Lucrèce : pour Hugo, pour Dalle et surtout pour Bobée

1 Juin 2015 , Rédigé par François Vicaire

Lucrèce : pour Hugo, pour Dalle et surtout pour Bobée

En montant cette « Lucrèce Borgia » qui a vogué plus d'une centaine de fois en portant hauts les couleurs du CDN de Haute- Normandie, David Bobée avait deux caps importants à franchir : Victor Hugo et Béatrice Dalle.

Il s'est accommodé parfaitement du premier en le bousculant mais en lui gardant l'essence même de cette pâte tragique qui se tient toujours entre l'excès des situations et la hauteurs des sentiments. Même si le fond du texte se trouve parfois chahuté par la fougue juvénile d'un groupe de jeunes gens pour qui le dire passe après la sauvage animalité du mouvement, le « père Hugo » ne perd rien de sa force et de son impétuosité romantique. C'est si vrai que l'époustouflant combat de la pieuvre extrait des « Travailleurs de la mer », offert à Catherine Dewitt, par Bobée y trouve tout naturellement sa place. Négroni qui, dans la pièce n'est qu'une comparse, devient grâce à une Dewitt, impériale, un personnage à part entière qui fait passer un souffle tragique qui, il faut bien le dire, compense celui, plus réservé, de Béatrice Dalle.

Car il y a Béatrice Dalle !

Et c'était un pari pour cette bête de cinéma d'affronter les périls du « live » et de passer avec tous les risques que cela comporte à l'acte théâtral en s'y montrant à la mesure de ce qu'on attendait d'elle.

Autant dire qu'elle était justement « attendue au tournant ». Mais elle a négocié ce virage dans sa carrière avec beaucoup de crânerie et d'intelligence. Cette mutation artistique lui a permis de laisser dans l'ombre la Betty de « 37°2 le matin » pour mettre sa Lucrèce en pleine lumière.

Et quelles lumières !

Tout le spectacle est nimbé dans un univers contrasté, frénétique et d'une beauté qui se renouvelle constamment. David Bobée est un magicien qui met en place une esthétique d'une grande beauté et qui ne perd jamais de vue le fil des dramaturgies qu'il installe et qui comportent de très beaux moments. Il en va, ainsi, de cette sauvage et sublime séance de lapidation aquatique autour de Lucrèce et du bal chez la Négroni transformé en un véritable moment fellinien dont Catherine Dewitt est la grande prétresse.

De ce monde agité de soubresauts tragiques mais frémissant en même temps d'une grande juvénilité jaillissent des gerbes d'eau qui sont comme des fulgurances poétiques. David Bobée a mis en place un spectacle dans lequel les lumières, la musique, les chorégraphies tiennent une place primordiale.

Au milieu de ce paroxysme scénique, Dalle retient l'attention.
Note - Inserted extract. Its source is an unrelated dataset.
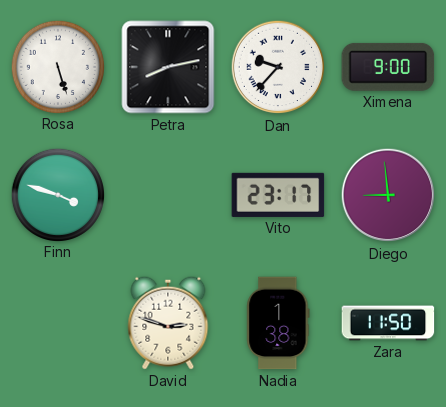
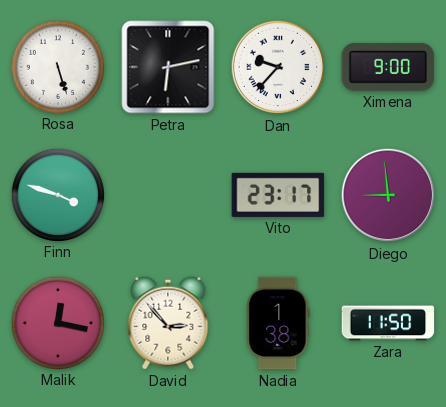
Petra: 8:13 -> 6:13
Malik: none -> 12:17
David: 2:48 -> 2:53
Elle prend admirablement les lumières qui mettent en valeur un physique à la fois tragique et vulnérable. Cet élément non négligeable de son personnage est mis au service d'un jeu très retenu presque en réserve et donne à sa Lucrèce plus de distance que de véritable hauteur comme si elle était tétanisée par l'envergure de l'emploi qu'on lui a confié. Mais jouant avec une très riche palette de sentiments qui va du désespoir à l'abandon, elle révèle de beaux éclats de fureur dans lesquels elle puise des ressources dramatiques très convaincantes.

Elle est entourée d'une équipe de jeunes gens plus danseurs, circassiens ou gymnastes que comédiens mais qui sont d'une telle beauté plastique et si parfaitement à l'aise dans l'espace aquatique qu'ils occupent, qu'on ne pense pas un seul instant à leur en vouloir quand ils prennent parfois quelques libertés dans leur manière de servir le texte.

Il suffit de les voir pour comprendre et être conquis !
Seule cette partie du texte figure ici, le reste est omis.